### [Task details]
Each line of the records that includes "военные" should be found and copied.
# # # # # # #
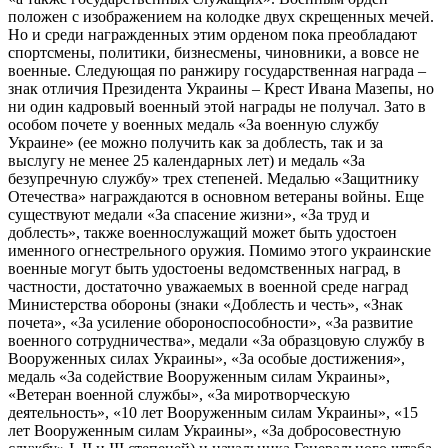
положен с изображением на колодке двух скрещенных мечей.
Но и среди награжденных этим орденом пока преобладают
спортсмены, политики, бизнесмены, чиновники, а вовсе не
военные. Следующая по ранжиру государственная награда –
знак отличия Президента Украины – Крест Ивана Мазепы, но
ни один кадровый военный этой награды не получал. Зато в
особом почете у военных медаль «За военную службу
Украине» (ее можно получить как за доблесть, так и за
выслугу не менее 25 календарных лет) и медаль «За
безупречную службу» трех степеней. Медалью «Защитнику
Отечества» награждаются в основном ветераны войны. Еще
существуют медали «За спасение жизни», «За труд и
доблесть», также военнослужащий может быть удостоен
именного огнестрельного оружия. Помимо этого украинские
военные могут быть удостоены ведомственных наград, в
частности, достаточно уважаемых в военной среде наград
Министерства обороны (знаки «Доблесть и честь», «Знак
почета», «За усиление обороноспособности», «За развитие
военного сотрудничества», медали «За образцовую службу в
Вооруженных силах Украины», «За особые достижения»,
медаль «За содействие Вооруженным силам Украины»,
«Ветеран военной службы», «За миротворческую
деятельность», «10 лет Вооруженным силам Украины», «15
лет Вооруженным силам Украины», «За добросовестную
# # # # # # #
### [Solution to the problem]
военные. Следующая по ранжиру государственная награда –
военные могут быть удостоены ведомственных наград, в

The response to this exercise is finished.